O governador José Serra ainda deixou sua assinatura em decreto que cria um Mosaico de Ilhas e Áreas Marinhas Protegidas. Um dos objetivos desta medida é limitar o acesso às ilhas, assim como hoje ocorre no arquipélago de Fernando de Noronha (PE), onde há cotas com número máximo de visitantes. Segundo o secretário de Meio Ambiente de São Paulo, Xico Graziano, a fiscalização destas áreas será facilitada pelo aumento no número de embarcações disponíveis para os trabalhos da Polícia Ambiental. Na manhã desta sexta-feira, os policiais receberam seis barcos de presente do governo do estado.

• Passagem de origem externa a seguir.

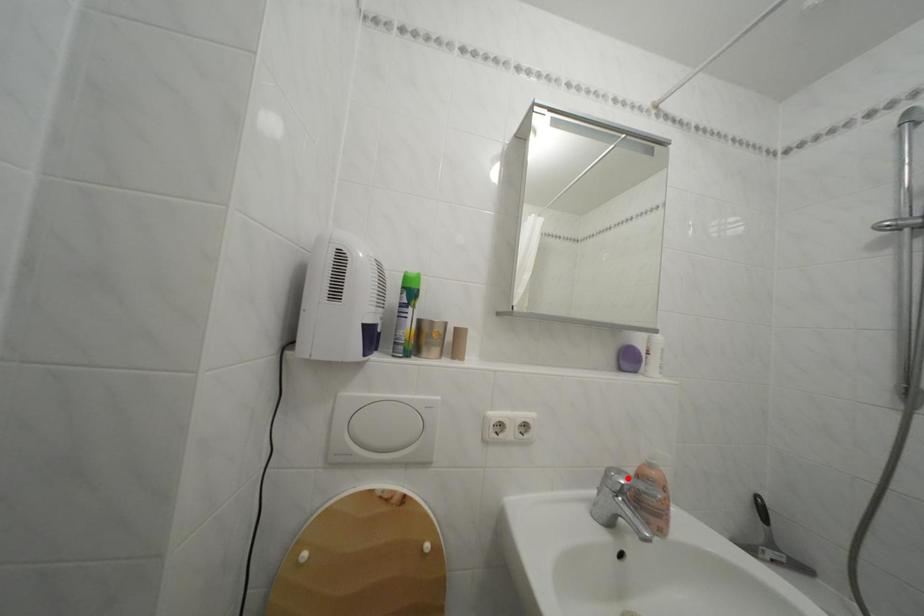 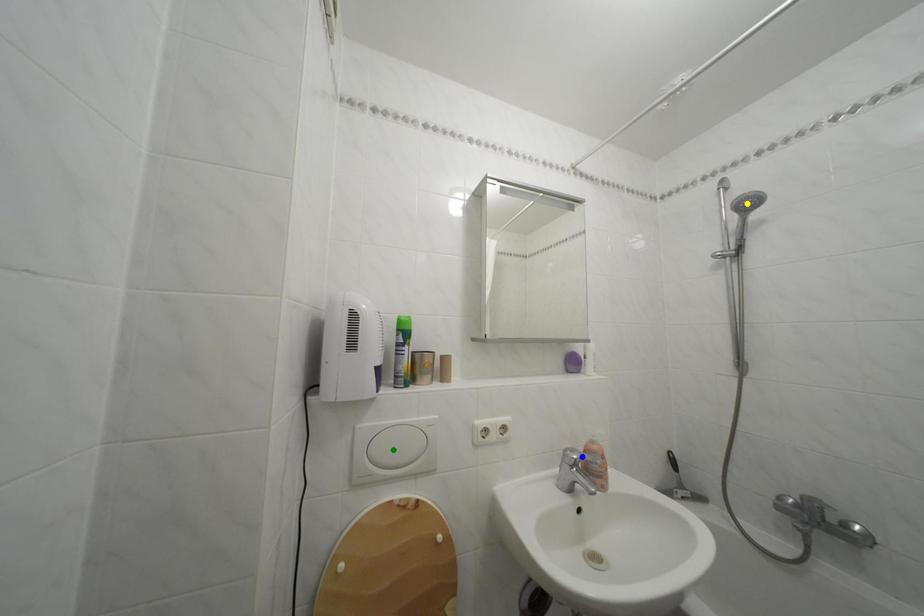 Question: I am providing you with two images of the same scene from different viewpoints. A red point is marked on the first image. You are given multiple points on the second image. In image 2, which mark is for the same physical point as the one in image 1?

Choices:
 (A) blue point
 (B) green point
 (C) yellow point

Answer: (A) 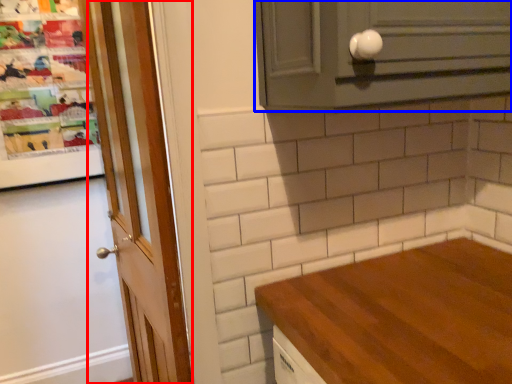 Question: Which object appears farthest to the camera in this image, door (highlighted by a red box) or cabinetry (highlighted by a blue box)?

Choices:
 (A) door
 (B) cabinetry

Answer: (A) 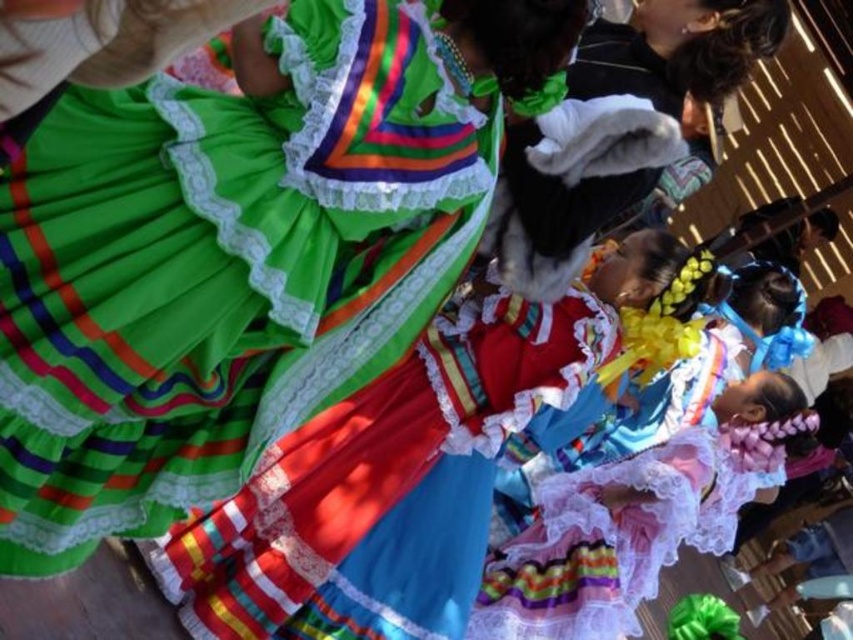 Is matte green fabric dress at center positioned in front of white fur hat at upper right?

Yes, it is in front of white fur hat at upper right.

Who is more distant from viewer, (138, 536) or (683, 52)?

The point (683, 52) is more distant.

At what (x,y) coordinates should I click in order to perform the action: click on matte green fabric dress at center. Please return your answer as a coordinate pair (x, y). The height and width of the screenshot is (640, 853). Looking at the image, I should click on (221, 268).

Can you confirm if matte green fabric dress at center is positioned to the left of pastel lace dress at center?

Correct, you'll find matte green fabric dress at center to the left of pastel lace dress at center.

Is matte green fabric dress at center behind pastel lace dress at center?

No, matte green fabric dress at center is closer to the viewer.

This screenshot has height=640, width=853. I want to click on matte green fabric dress at center, so click(x=221, y=268).

Locate an element on the screen. The width and height of the screenshot is (853, 640). matte green fabric dress at center is located at coordinates (221, 268).

Who is lower down, pastel lace dress at center or white fur hat at upper right?

pastel lace dress at center

Measure the distance between pastel lace dress at center and white fur hat at upper right.

A distance of 9.03 meters exists between pastel lace dress at center and white fur hat at upper right.

Where is `pastel lace dress at center`? The height and width of the screenshot is (640, 853). pastel lace dress at center is located at coordinates (636, 518).

At what (x,y) coordinates should I click in order to perform the action: click on pastel lace dress at center. Please return your answer as a coordinate pair (x, y). The height and width of the screenshot is (640, 853). Looking at the image, I should click on (636, 518).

Discurso bonito, prática nem tanto
Apesar do bom tom com que as medidas foram anunciadas, a criação das áreas encontrou críticas em todo o processo. A começar pelo fato de que nem o Conselho Estadual do Meio Ambiente (Consema) e comunidades de pescadores ficaram sabendo da criação das APAs. Eles foram pegos de surpresa quando a mídia noticiou, há quatro meses, que o governo tomaria esta medida. A partir de então, começaram vários debates sobre o texto do documento, o que provocou atraso na publicação.
Entre os pontos que ficaram sem resolução está o fato de que as áreas não são contínuas, porque há espaços reservados à navegação no entorno dos portos de Santos e São Sebastião, e que a Ilha de Alcatrazes, onde vivem animais ameaçados de extinção, ficou de fora. Sobre este ponto, o governo do estado alega que não tem controle sobre a ilha, por ela ser de propriedade da Marinha.

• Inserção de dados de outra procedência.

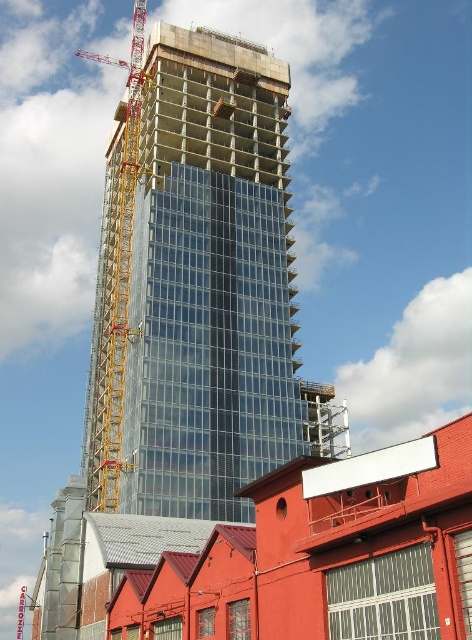 Looking at this image, is transparent glass building at center closer to camera compared to yellow metallic crane at left?

Yes, it is.

Who is positioned more to the right, transparent glass building at center or yellow metallic crane at left?

Positioned to the right is transparent glass building at center.

Which is behind, point (142, 273) or point (107, 400)?

The point (107, 400) is behind.

Locate an element on the screen. This screenshot has width=472, height=640. transparent glass building at center is located at coordinates (209, 282). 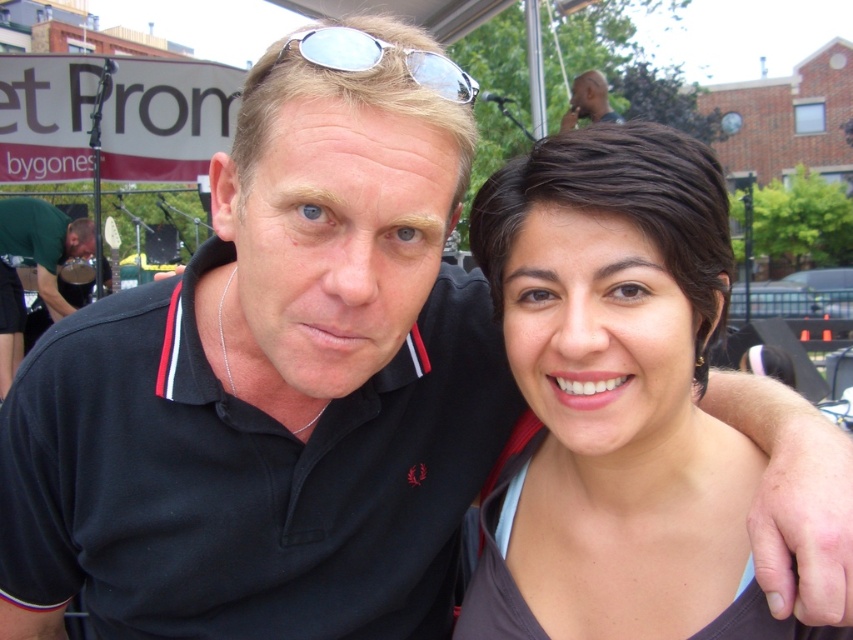 You are a photographer trying to frame a closeup shot of the silver reflective sunglasses at upper center and the smooth skin head at upper center in the image. Since the sunglasses are smaller than the head, which object should you focus on to ensure both fit within the frame?

The silver reflective sunglasses at upper center is smaller than the smooth skin head at upper center, so focusing on the head will ensure both objects fit within the frame.

You are a photographer trying to adjust the lighting for a photo shoot. You notice the silver reflective sunglasses at upper center and the smooth skin head at upper center in the frame. Which object is located to the left of the other?

The silver reflective sunglasses at upper center is positioned on the left side of smooth skin head at upper center. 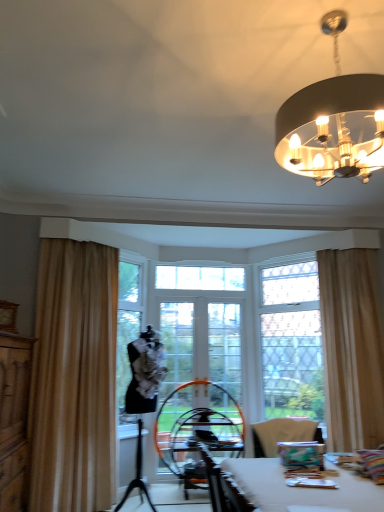 Question: Is wooden dresser at left inside or outside of matte black chandelier at upper right?

Choices:
 (A) inside
 (B) outside

Answer: (B)

Question: In the image, is wooden dresser at left positioned in front of or behind matte black chandelier at upper right?

Choices:
 (A) front
 (B) behind

Answer: (B)

Question: Which is farther from the white glossy table at lower right?

Choices:
 (A) white fabric chair at center
 (B) wooden dresser at left
 (C) beige fabric curtain at right, the first curtain when ordered from right to left
 (D) black leather swivel chair at center
 (E) beige fabric curtain at left, the first curtain from the left

Answer: (D)

Question: Estimate the real-world distances between objects in this image. Which object is farther from the clear glass window at center?

Choices:
 (A) beige fabric curtain at left, which is the 2th curtain from right to left
 (B) beige fabric curtain at right, arranged as the 2th curtain when viewed from the left
 (C) matte black chandelier at upper right
 (D) wooden dresser at left
 (E) black leather swivel chair at center

Answer: (D) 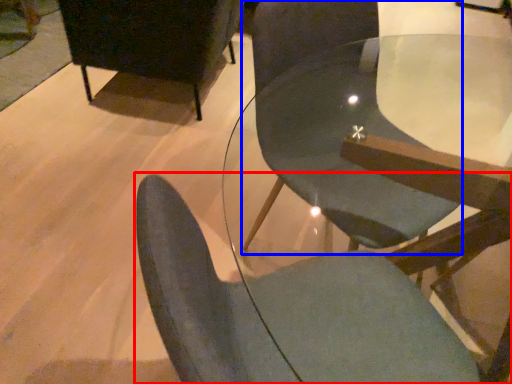 Question: Which point is further to the camera, chair (highlighted by a red box) or chair (highlighted by a blue box)?

Choices:
 (A) chair
 (B) chair

Answer: (B)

Estes foram alguns dos pontos questionados pela ONG Greenpeace. Para a organização, medida só será eficaz se realmente implementada. “Este é um primeiro passo de muito trabalho que vem pela frente, porque uma APA só faz sentido quando implantada. Estamos dando um voto de confiança ao governo do estado de São Paulo”, diz Leandra Gonçalves, coordenadora da campanha de Oceanos da entidade. Atualmente, apenas 0,4% dos 4,3 mil quilômetros quadrados de oceanos sob jurisdição brasileira estão protegidos em unidades de conservação.
Já para Maria Tereza Jorge Pádua, conselheira da União Internacional de Conservação da Natureza (IUCN) e colunista de O Eco, iniciativas como esta são “pura demagogia”. Dos tipos de unidades de conservação, as APAs são as menos restritivas e permitem várias atividades antrópicas. “Sou muito contra esta categoria [de UC], porque ela é um instrumento muito fraco de preservação”, diz.

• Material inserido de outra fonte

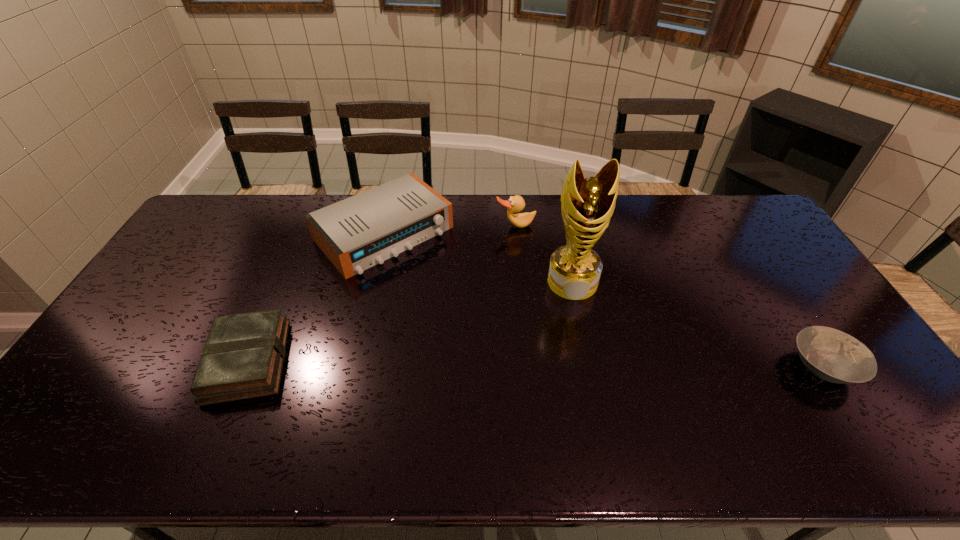 Where is `book positioned at the near edge`? The height and width of the screenshot is (540, 960). book positioned at the near edge is located at coordinates (243, 357).

Locate an element on the screen. bowl located at the near edge is located at coordinates (832, 355).

Where is `object that is at the right edge`? The width and height of the screenshot is (960, 540). object that is at the right edge is located at coordinates coord(832,355).

Find the location of a particular element. object at the near right corner is located at coordinates (832, 355).

In order to click on blank area at the far edge in this screenshot , I will do `click(704, 216)`.

Identify the location of free space at the near edge. (502, 393).

You are a GUI agent. You are given a task and a screenshot of the screen. Output one action in this format:
    pyautogui.click(x=<x>, y=<y>)
    Task: Click on the vacant space at the left edge
    The width and height of the screenshot is (960, 540).
    Given the screenshot: What is the action you would take?
    pyautogui.click(x=154, y=301)

Locate an element on the screen. Image resolution: width=960 pixels, height=540 pixels. vacant space at the right edge of the desktop is located at coordinates (780, 249).

In the image, there is a desktop. At what (x,y) coordinates should I click in order to perform the action: click on vacant space at the far left corner. Please return your answer as a coordinate pair (x, y). The image size is (960, 540). Looking at the image, I should click on click(188, 230).

Identify the location of vacant region at the far right corner of the desktop. This screenshot has width=960, height=540. (744, 221). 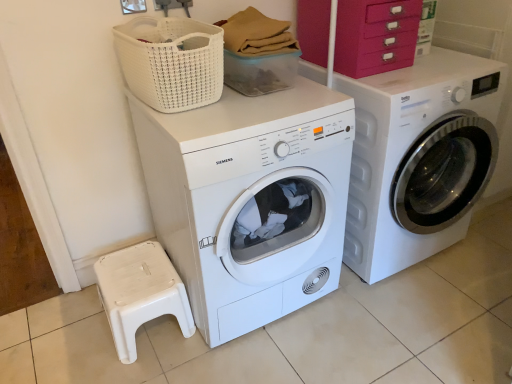 Find the location of a particular element. This screenshot has height=384, width=512. vacant area that is situated to the right of white woven basket at upper center is located at coordinates (277, 106). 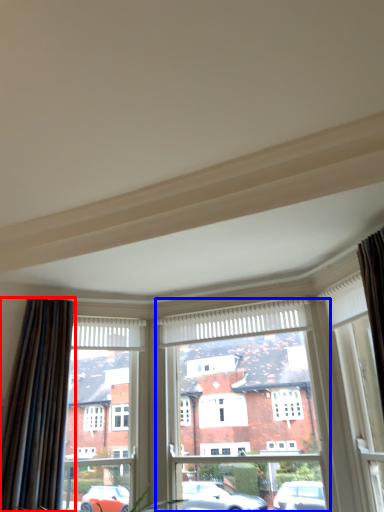 Question: Which of the following is the closest to the observer, curtain (highlighted by a red box) or window frame (highlighted by a blue box)?

Choices:
 (A) curtain
 (B) window frame

Answer: (A) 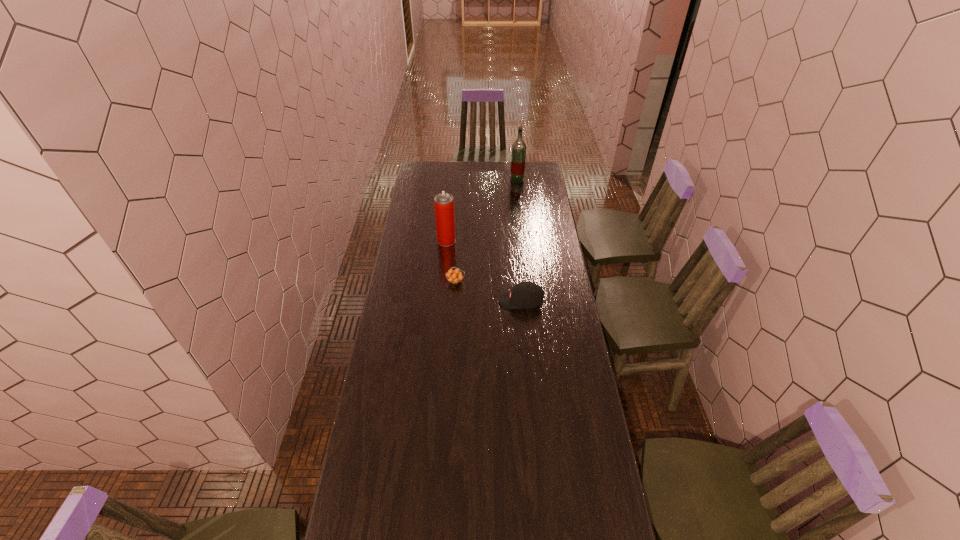 I want to click on the second closest object relative to the third nearest object, so click(x=525, y=295).

Locate an element on the screen. The image size is (960, 540). the closest object to the third nearest object is located at coordinates (455, 276).

Locate an element on the screen. This screenshot has width=960, height=540. vacant space that satisfies the following two spatial constraints: 1. on the front side of the farthest object; 2. with a logo on the front of the nearest object is located at coordinates (531, 301).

Segundo ela, a fragilidade se dá porque as legislações orgânicas dos municípios se sobrepõem às restrições impostas nas UCs. Com isso, se um proprietário se sentir lesado, ele pode recorrer na justiça para conseguir usar a área como bem entender. “Mais do que tudo nas APAs terrestres, no frigir dos ovos, os proprietários podem fazer tudo o que quiserem”, argumenta.
Como o mar não pode ser de propriedade de ninguém, este aspecto melhora um pouco no caso das APAs marinhas, lembra Maria Tereza. No entanto, ela deixa de ser frágil, já que não leva em conta aspectos muito importantes para a preservação, como os “corredores marinhos”, que deveriam existir, assim como os corredores florestais que têm a função de conectar a biodiversidade local. Para ela, o melhor mesmo é que sejam criadas unidades mais restritivas, como parques e estações ecológicas.
“O governo geralmente vai fazendo [Áreas de Proteção Ambiental] porque é mais fácil e dá a falsa impressão de que há muitas UCs. Mas se você for ver, as verdadeiras são muito poucas. A grande maioria é pura demagogia”, diz. Atualmente, a única área de proteção integral marinha do estado é o Parque da Laje de Santos. No entanto, não são raros os flagrantes de pesca ilegal por ali.